== Segment start ==
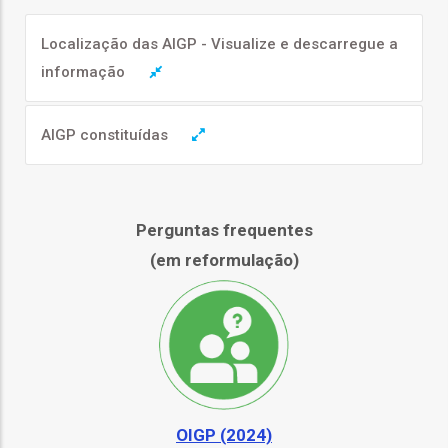
ção
Localização das AIGP - Visualize e descarregue a
informação
AIGP constituídas
mento
Perguntas frequentes
ntos
(em reformulação)
ão
o
OIGP (2024)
== Segment end ==
- [EXERCISE PROMPT]: Reproduce the material above in full and without alteration, but skip all pictures.

- [COMPLETED TASK]:
ção
Localização das AIGP - Visualize e descarregue a
informação
AIGP constituídas
mento
Perguntas frequentes
ntos
(em reformulação)
ão
o
OIGP (2024)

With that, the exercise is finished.